DIRECTIONS FOR THIS TASK: Using the records below, report how many lines include "viikossa", and give no more than the number.

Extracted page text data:
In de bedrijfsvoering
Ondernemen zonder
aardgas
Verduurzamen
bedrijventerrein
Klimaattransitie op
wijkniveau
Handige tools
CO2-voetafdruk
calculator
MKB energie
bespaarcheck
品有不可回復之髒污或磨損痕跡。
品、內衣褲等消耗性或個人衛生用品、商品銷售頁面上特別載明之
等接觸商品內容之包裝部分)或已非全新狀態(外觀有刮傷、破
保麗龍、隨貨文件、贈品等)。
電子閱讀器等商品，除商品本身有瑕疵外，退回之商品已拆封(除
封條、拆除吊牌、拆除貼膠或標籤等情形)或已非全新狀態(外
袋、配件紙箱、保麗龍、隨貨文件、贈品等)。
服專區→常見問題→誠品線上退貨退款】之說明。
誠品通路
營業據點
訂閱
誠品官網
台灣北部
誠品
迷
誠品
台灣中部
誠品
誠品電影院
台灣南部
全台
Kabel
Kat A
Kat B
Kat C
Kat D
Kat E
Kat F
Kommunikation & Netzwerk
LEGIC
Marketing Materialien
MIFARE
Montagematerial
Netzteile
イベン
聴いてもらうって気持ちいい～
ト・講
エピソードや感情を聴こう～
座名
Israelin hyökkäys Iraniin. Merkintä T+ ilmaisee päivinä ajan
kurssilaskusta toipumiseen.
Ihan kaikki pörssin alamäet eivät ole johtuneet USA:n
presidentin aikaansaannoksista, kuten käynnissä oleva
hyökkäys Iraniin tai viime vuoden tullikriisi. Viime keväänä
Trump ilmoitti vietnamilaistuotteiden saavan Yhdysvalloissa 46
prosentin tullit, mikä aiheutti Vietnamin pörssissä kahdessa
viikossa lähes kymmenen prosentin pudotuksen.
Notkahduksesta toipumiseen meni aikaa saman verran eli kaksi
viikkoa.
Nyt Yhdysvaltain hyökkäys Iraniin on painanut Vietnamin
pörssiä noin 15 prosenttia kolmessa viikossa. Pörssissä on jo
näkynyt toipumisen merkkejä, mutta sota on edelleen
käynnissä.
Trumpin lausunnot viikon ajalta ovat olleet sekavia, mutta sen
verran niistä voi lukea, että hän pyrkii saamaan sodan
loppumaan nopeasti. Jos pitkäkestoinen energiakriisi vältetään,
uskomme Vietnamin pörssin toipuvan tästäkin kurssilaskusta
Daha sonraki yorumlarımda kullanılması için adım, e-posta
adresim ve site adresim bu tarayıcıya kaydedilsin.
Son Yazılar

---

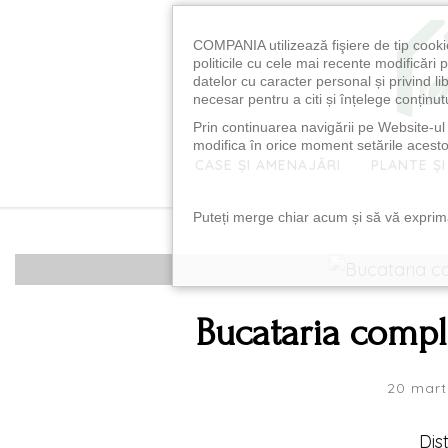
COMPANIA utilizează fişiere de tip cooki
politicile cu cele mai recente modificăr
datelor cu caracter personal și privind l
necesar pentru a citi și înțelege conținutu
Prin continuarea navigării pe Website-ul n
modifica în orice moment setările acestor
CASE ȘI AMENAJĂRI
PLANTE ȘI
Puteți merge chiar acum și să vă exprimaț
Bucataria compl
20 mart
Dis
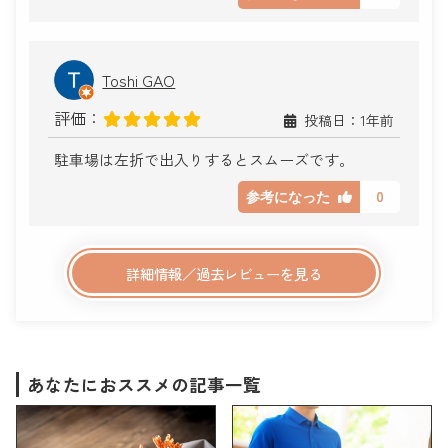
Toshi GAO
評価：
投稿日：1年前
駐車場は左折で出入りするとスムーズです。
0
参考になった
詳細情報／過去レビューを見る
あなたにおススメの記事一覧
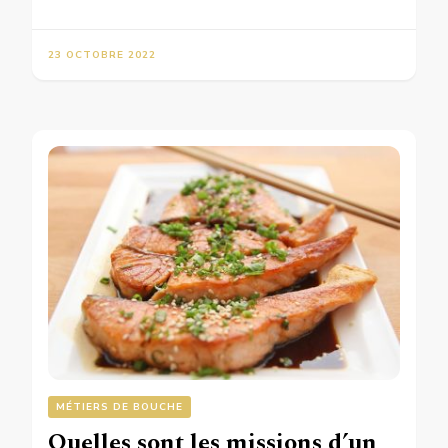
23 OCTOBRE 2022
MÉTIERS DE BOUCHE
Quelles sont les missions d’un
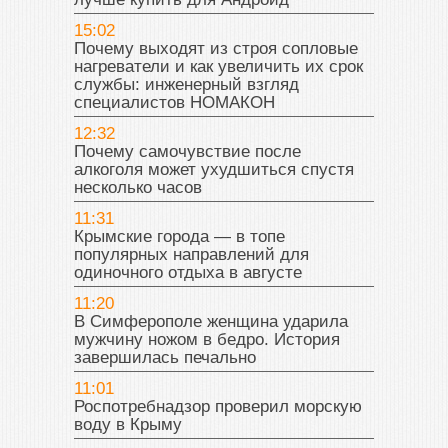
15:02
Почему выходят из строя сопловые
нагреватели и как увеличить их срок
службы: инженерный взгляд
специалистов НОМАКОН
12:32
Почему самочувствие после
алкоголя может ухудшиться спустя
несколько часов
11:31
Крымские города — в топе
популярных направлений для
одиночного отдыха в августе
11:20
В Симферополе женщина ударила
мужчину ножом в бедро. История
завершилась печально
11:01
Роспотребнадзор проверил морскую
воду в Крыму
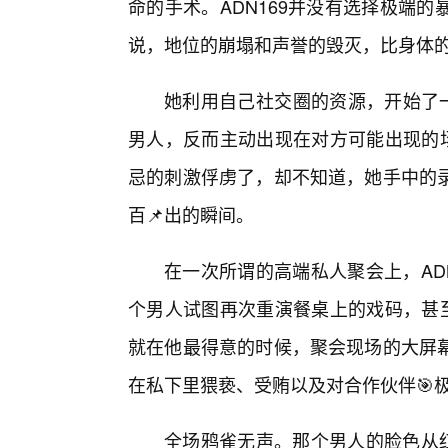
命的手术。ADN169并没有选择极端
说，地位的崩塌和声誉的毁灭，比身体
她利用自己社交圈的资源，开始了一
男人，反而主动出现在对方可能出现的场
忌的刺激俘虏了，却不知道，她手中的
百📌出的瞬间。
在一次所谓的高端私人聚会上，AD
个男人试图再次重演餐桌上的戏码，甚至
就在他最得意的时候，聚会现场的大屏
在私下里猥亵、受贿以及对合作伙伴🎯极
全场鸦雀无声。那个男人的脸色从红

YOUR RESPONSE: 2